Wednesday will mark the 121st day of the regular session, the constitutional limit, though a 10-day extension is allowable. Lawmakers last month blew past a 90-day voter-approved session limit, which wasn’t seen as realistic given Republican Gov. Mike Dunleavy’s budget hadn’t been released until a month into session and the House didn’t organize until around the same time.
Legislative leaders hope to finish by Wednesday but lawmakers must agree on the budget, a dividend amount for residents this year from Alaska’s oil-wealth fund, the Alaska Permanent Fund, and a sprawling crime bill.
“Can we get there?” House Majority Leader Steve Thompson said of the Wednesday target. “It’s going to be hard.”
Senate President Cathy Giessel said Wednesday was a realistic target, “but then maybe I’m overly optimistic.”
“These are big decisions that honestly have been put off for a long time,” she said.

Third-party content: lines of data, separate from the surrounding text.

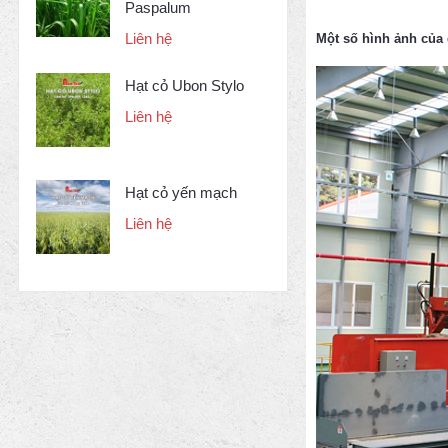
Paspalum
Liên hệ
Một số hình ảnh của
Hạt cỏ Ubon Stylo
Liên hệ
Hạt cỏ yến mạch
Liên hệ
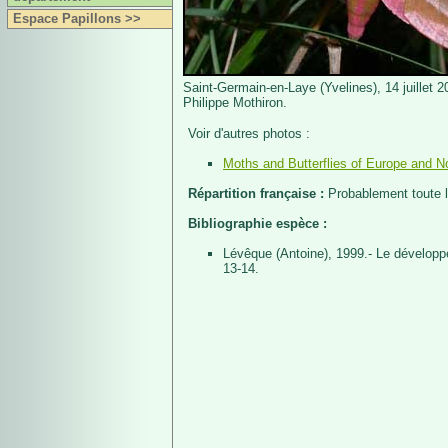
Espace Papillons >>
Saint-Germain-en-Laye (Yvelines), 14 juillet 
Philippe Mothiron.
Voir d'autres photos :
Moths and Butterflies of Europe and No
Répartition française :
Probablement toute 
Bibliographie espèce :
Lévêque (Antoine), 1999.- Le développ
13-14.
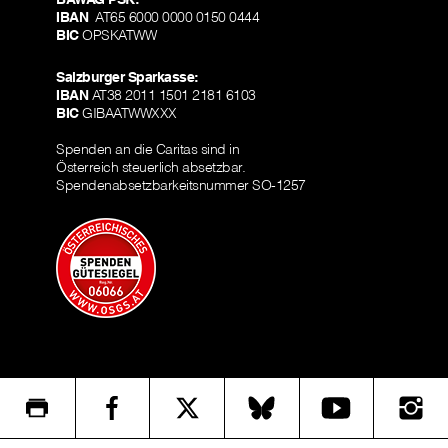
IBAN
AT65 6000 0000 0150 0444
BIC
OPSKATWW
Salzburger Sparkasse:
IBAN
AT38 2011 1501 2181 6103
BIC
GIBAATWWXXX
Spenden an die Caritas sind in
Österreich steuerlich absetzbar.
Spendenabsetzbarkeitsnummer SO-1257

The last several years have been marked by fights over how to address a persistent budget deficit and a strong reliance on savings to fill the gap. Amid a continued drawdown of savings and disagreement over taxes, lawmakers last year began using permanent fund earnings — the fund long used to pay annual dividends to residents — to help pay for government. They also sought to limit what can be withdrawn for government expenses and the dividend.
The longstanding formula for calculating the dividend hasn’t been followed the last three years, and some lawmakers say it’s outdated and unsustainable. Others contend that until the law is changed, the calculation should be followed. Paying a full dividend this year would cost $1.9 billion.

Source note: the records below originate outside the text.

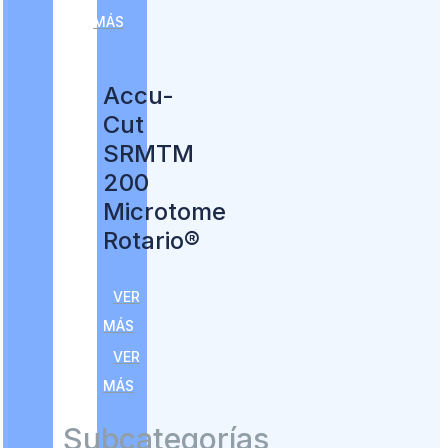
MÁS
Accu-
Cut
SRMTM
200
Microtome
Rotario®
VER
MÁS
VER
MÁS
Subcategorías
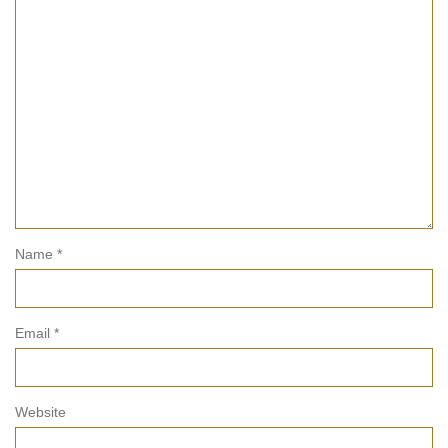
Name
*
Email
*
Website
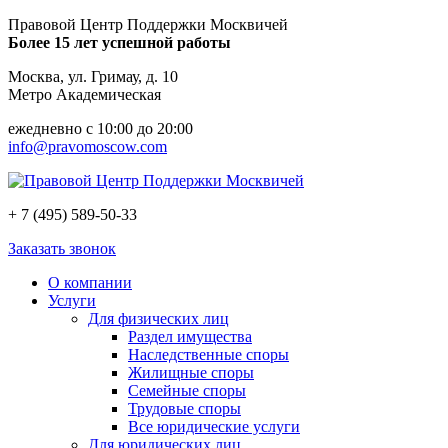
Правовой Центр Поддержки Москвичей
Более 15 лет успешной работы
Москва, ул. Гримау, д. 10
Метро Академическая
ежедневно с 10:00 до 20:00
info@pravomoscow.com
+ 7 (495) 589-50-33
Заказать звонок
О компании
Услуги
Для физических лиц
Раздел имущества
Наследственные споры
Жилищные споры
Семейные споры
Трудовые споры
Все юридические услуги
Для юридических лиц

The Senate version of the budget, which included a full dividend, left a $1.2 billion gap that would need to be filled.
House Minority Leader Lance Pruitt, who is married to Dunleavy’s communications director, recently said his caucus has agreed that a full dividend this year “is the right direction.” But there are splits in his caucus and others about what the program should look like going forward, and not everyone is on board with a full dividend this year.

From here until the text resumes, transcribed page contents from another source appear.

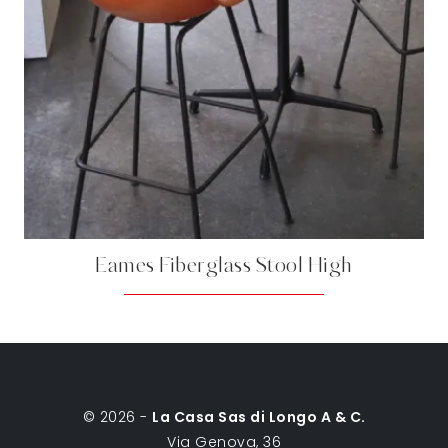
Eames Fiberglass Stool High
© 2026 -
La Casa Sas di Longo A & C.
Via Genova, 36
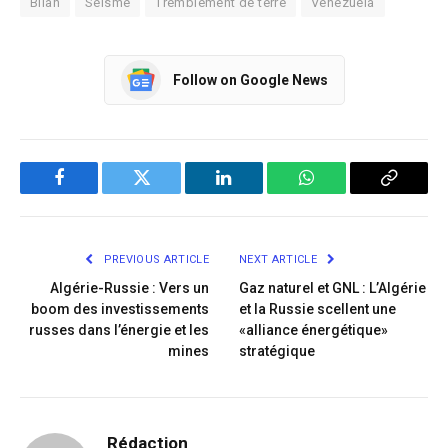
Bilan
Séisme
Tremblement de terre
Venezuela
Follow on Google News
Facebook
Twitter
LinkedIn
WhatsApp
Copy
Link
PREVIOUS ARTICLE
NEXT ARTICLE
Algérie-Russie : Vers un
Gaz naturel et GNL : L’Algérie
boom des investissements
et la Russie scellent une
russes dans l’énergie et les
«alliance énergétique»
mines
stratégique
Rédaction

House Finance Committee co-chair Neal Foster on Friday said a full dividend isn’t sustainable. House Speaker Bryce Edgmon said “in a perfect world” his members would support providing residents as large a dividend as possible.
“But on the other hand, we also want to protect essential services,” Edgmon said.
Tied into this is debate over whether to transfer billions of dollars from fund earnings — which can be spent with a simple majority vote — to the fund’s principal, which has constitutional protections. The earnings reserve was valued at $18.4 billion at the end of March.
On Monday, the Senate delayed consideration of legislation that seeks to further roll back a 2016 criminal justice overhaul and address public outcry over crime. Giessel said the delay was to provide members more time to draft amendments.
Whatever passes the Senate will need to go back to the House, where members will have to decide whether to accept it.
Dunleavy has supported a full dividend payout but also called for matching spending with revenues. He has not ruled out possible vetoes or calling a special session if he’s unsatisfied with what the Legislature produces. Dunleavy has shown no interest in any new statewide taxes, and lawmakers this year haven’t seriously debated any.
He also has raised questions about the constitutionality of school funding that lawmakers last year approved for the upcoming fiscal year.
Attorney General Kevin Clarkson, in a formal opinion, argued the appropriation is unconstitutional because it has the effect of binding the governor and is an improper dedication of funds. Legislative leaders have stood behind their actions last year as valid, and Edgmon said they haven’t seen a need to revisit the issue.
Dunleavy spokesman Matt Shuckerow said based on Clarkson’s opinion, “the funding is not there,” and Dunleavy could call a special session to try to force the Legislature’s hand.